We are in the largest and most prestigious hall in all of Peralton, and the grand reverberations of the Mendlands’ traditional marriage bells make use of its size. I try to take a deep calming breath before being cut short by my infernal corset. This thing must be the only remotely bad part of the day - Lottie laced it twice as tightly as usual, just when I was beginning to accept it. One of the maids passes by as I mutter obscenities at it darkly.
“You look marvelous, your ladyship,” she says, not a hint of rancor in her voice. It never ceases to amaze me how the servants can be perfectly civil to their inconsiderate employers. I smile in thanks but don’t attempt to speak, since the tightness of my corset will make my voice come out as a ridiculous, tinny whine. My heartbeat matches the sonorous rhythm of the bells.

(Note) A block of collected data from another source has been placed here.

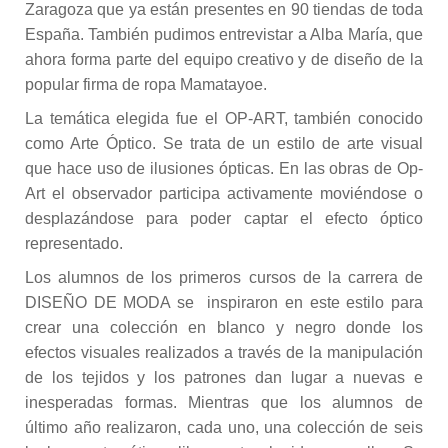
Zaragoza que ya están presentes en 90 tiendas de toda
España. También pudimos entrevistar a Alba María, que
ahora forma parte del equipo creativo y de diseño de la
popular firma de ropa Mamatayoe.
La temática elegida fue el OP-ART, también conocido
como Arte Óptico. Se trata de un estilo de arte visual
que hace uso de ilusiones ópticas. En las obras de Op-
Art el observador participa activamente moviéndose o
desplazándose para poder captar el efecto óptico
representado.
Los alumnos de los primeros cursos de la carrera de
DISEÑO DE MODA se inspiraron en este estilo para
crear una colección en blanco y negro donde los
efectos visuales realizados a través de la manipulación
de los tejidos y los patrones dan lugar a nuevas e
inesperadas formas. Mientras que los alumnos de
último año realizaron, cada uno, una colección de seis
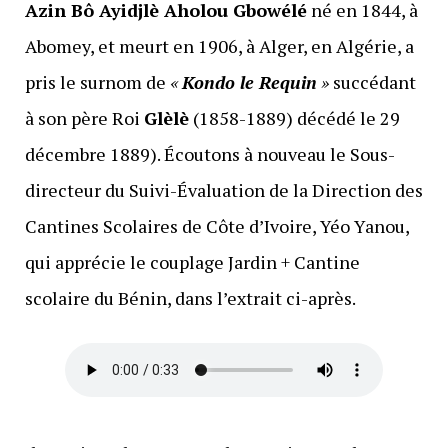
Azin Bô Ayidjlè Aholou Gbowélé
né en 1844, à
Abomey, et meurt en 1906, à Alger, en Algérie, a
pris le surnom de
«
Kondo le Requin
»
succédant
à son père Roi
Glèlè
(1858-1889) décédé le 29
décembre 1889). Écoutons à nouveau le Sous-
directeur du Suivi-Évaluation de la Direction des
Cantines Scolaires de Côte d’Ivoire, Yéo Yanou,
qui apprécie le couplage Jardin + Cantine
scolaire du Bénin, dans l’extrait ci-après.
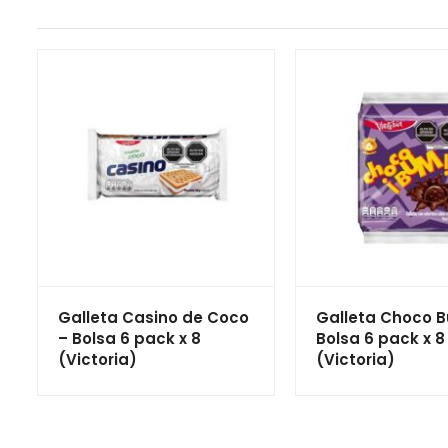
Galleta Casino de Coco
Galleta Choco 
– Bolsa 6 pack x 8
Bolsa 6 pack x 8
(Victoria)
(Victoria)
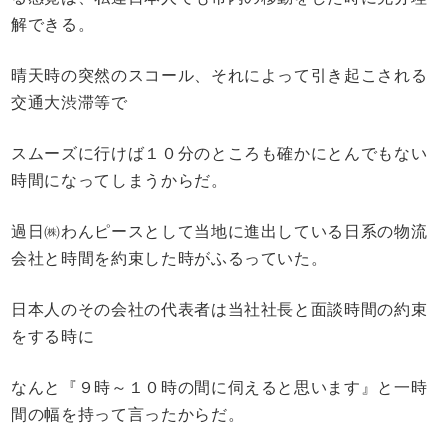
解できる。
晴天時の突然のスコール、それによって引き起こされる
交通大渋滞等で
スムーズに行けば１０分のところも確かにとんでもない
時間になってしまうからだ。
過日㈱わんピースとして当地に進出している日系の物流
会社と時間を約束した時がふるっていた。
日本人のその会社の代表者は当社社長と面談時間の約束
をする時に
なんと『９時～１０時の間に伺えると思います』と一時
間の幅を持って言ったからだ。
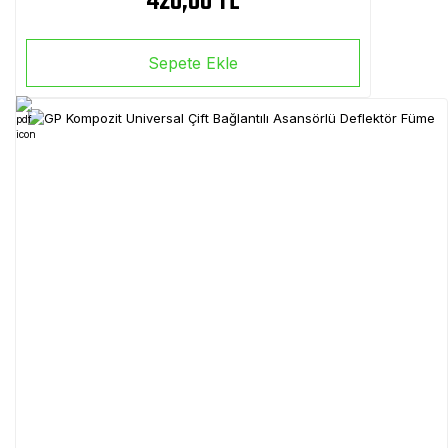
420,00 TL
Sepete Ekle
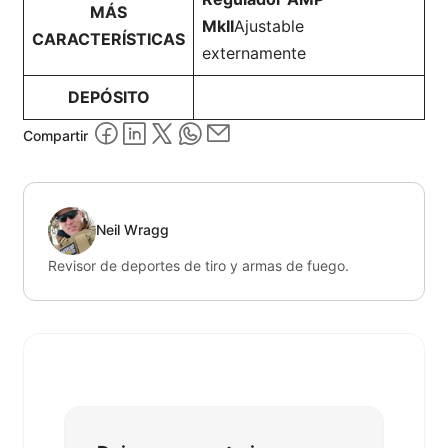
MÁS
MkII
Ajustable
CARACTERÍSTICAS
externamente
DEPÓSITO
Compartir
Neil Wragg
Revisor de deportes de tiro y armas de fuego.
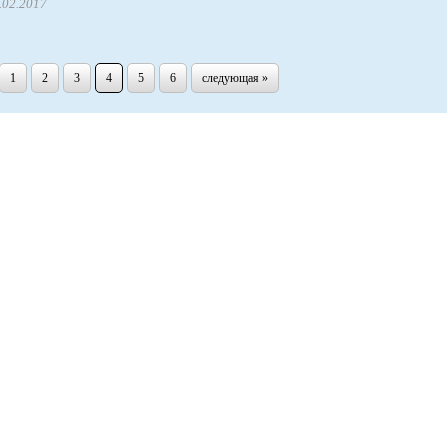
.02.2017
1
2
3
4
5
6
следующая »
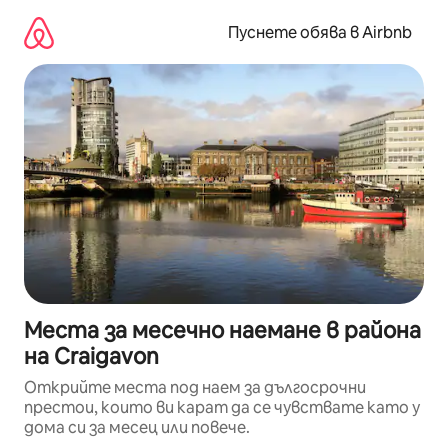
Пропускане
към
Пуснете обява в Airbnb
съдържанието
Места за месечно наемане в района
на Craigavon
Открийте места под наем за дългосрочни
престои, които ви карат да се чувствате като у
дома си за месец или повече.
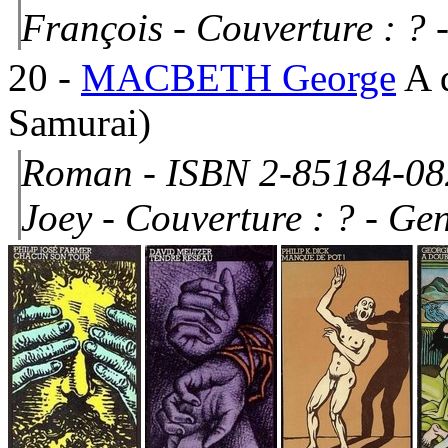
François -
Couverture : ?
-
20
-
MACBETH George
A 
Samurai)
Roman - ISBN 2-85184-08
Joey -
Couverture : ?
- Gen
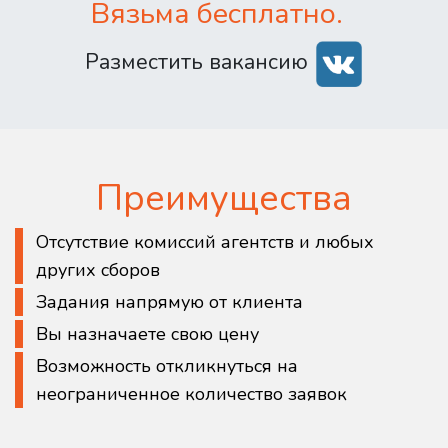
Вязьма бесплатно.
Разместить вакансию
Преимущества
Отсутствие комиссий агентств и любых
других сборов
Задания напрямую от клиента
Вы назначаете свою цену
Возможность откликнуться на
неограниченное количество заявок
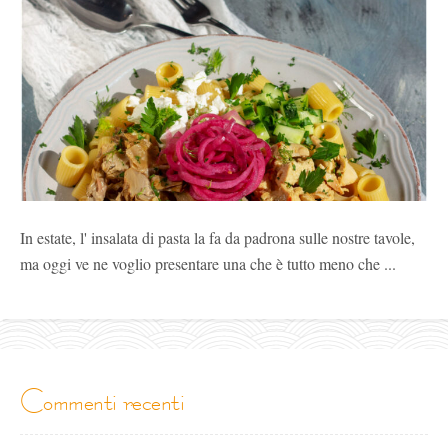
In estate, l' insalata di pasta la fa da padrona sulle nostre tavole,
ma oggi ve ne voglio presentare una che è tutto meno che ...
commenti recenti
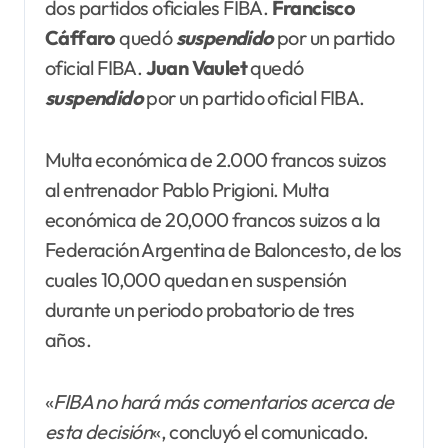
dos partidos oficiales FIBA.
Francisco
Cáffaro
quedó
suspendido
por un partido
oficial FIBA.
Juan
Vaulet
quedó
suspendido
por un partido oficial FIBA.
Multa económica de 2.000 francos suizos
al entrenador Pablo Prigioni. Multa
económica de 20,000 francos suizos a la
Federación Argentina de Baloncesto, de los
cuales 10,000 quedan en suspensión
durante un periodo probatorio de tres
años.
«
FIBA no hará más comentarios acerca de
esta decisión
«, concluyó el comunicado.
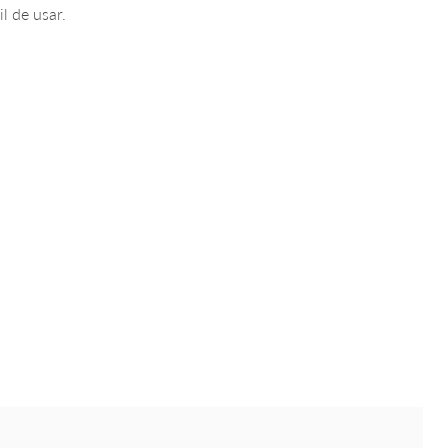
l de usar.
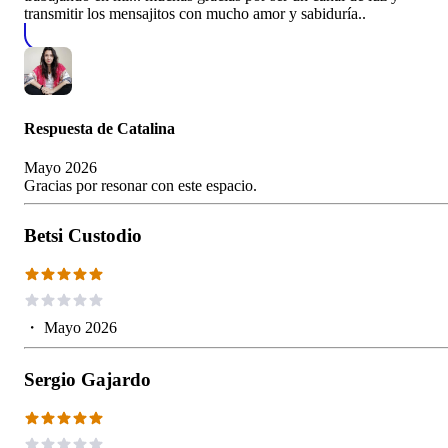
transmitir los mensajitos con mucho amor y sabiduría..
Respuesta de
Catalina
Mayo 2026
Gracias por resonar con este espacio.
Betsi Custodio
・
Mayo 2026
Sergio Gajardo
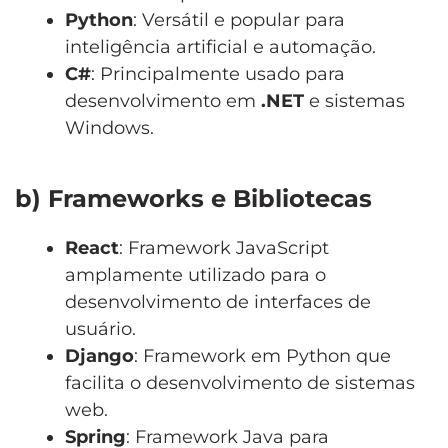
Python
: Versátil e popular para
inteligência artificial e automação.
C#
: Principalmente usado para
desenvolvimento em
.NET
e sistemas
Windows.
b) Frameworks e Bibliotecas
React
: Framework JavaScript
amplamente utilizado para o
desenvolvimento de interfaces de
usuário.
Django
: Framework em Python que
facilita o desenvolvimento de sistemas
web.
Spring
: Framework Java para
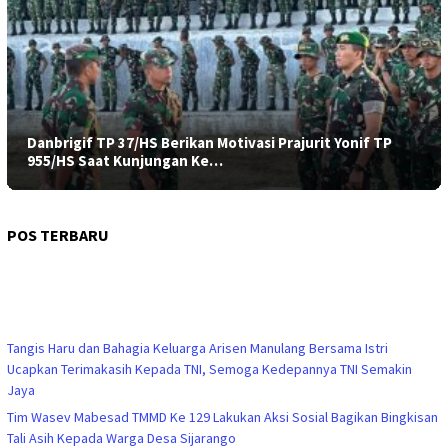
Danbrigif TP 37/HS Berikan Motivasi Prajurit Yonif TP
955/HS Saat Kunjungan Ke…
POS TERBARU
Tangis Haru dan Bahagia Keluarga Arisen Manulang Bersama Istri
Ucapkan Terimakasih Kepada TNI, Semoga Kedepannya TNI Semakin
Jaya
Tim Wasev Mabesad TMMD Ke 129 Lakukan Aksi Sosial Bagikan Bingkisan
Tali Asih Kepada Warga Desa Sijarango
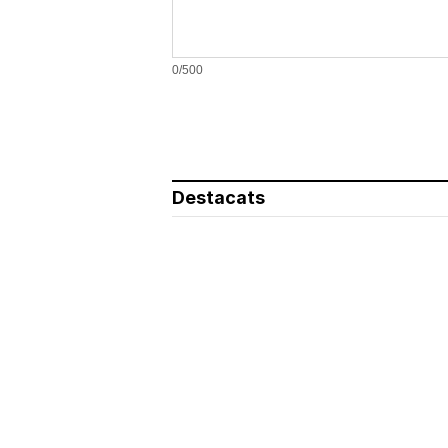
0/500
Destacats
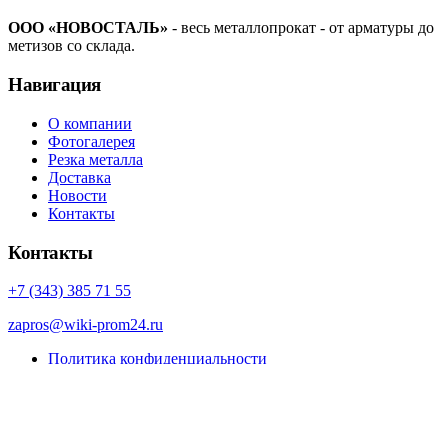
ООО «НОВОСТАЛЬ»
- весь металлопрокат - от арматуры до
метизов со склада.
Навигация
О компании
Фотогалерея
Резка металла
Доставка
Новости
Контакты
Контакты
+7 (343) 385 71 55
zapros@wiki-prom24.ru
Политика конфиденциальности
Карта сайта
© Porto eCommerce. 2022. All Rights Reserved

“Charles Mareil, as you have come to her, so Chantilly Rosewater shall come to you,” the unioner says from outside my little brides’ chamber. He is the man responsible for administering the vows. “As adversity and courage came to the queens Clarabel and Rosalind of old, so they will come to you. The queens bless your marriage.”
My thoughts trail off into wonderings. Clarabel and Rosalind were the first rulers of the Mendlands. Legend has it that they, as girls no older than I am now, led an uprising against the despotic warlord who was ruling at the time. Their passion and fortitude inspired the downtrodden people of that land to overthrow the tyrant and blaze a glorious new trail, founding our kingdom, the Mendlands, in the process. The story is tweaked here and there every time one hears it told, but any version of it fills one’s heart with pride. But why?
I suppose that it is the rebellion bit that always kindles that spark. In my mind, rebellions paint a picture - not an altogether pretty picture, mind you, but one full of love and loss and sacrifice and people so idealistic, so real in their emotions, that they give their lives wholeheartedly for that hopeless vision of a perfect, utopian society. It has more than a little romanticism to it, that idea, and romanticism should never be underestimated in its power.
Of course, I don’t know and I most likely never will. But my aimless daydreams are snuffed out when a hand covers my mouth and I feel myself being shoved roughly into some sort of sack, so fast that I don’t even think to scream.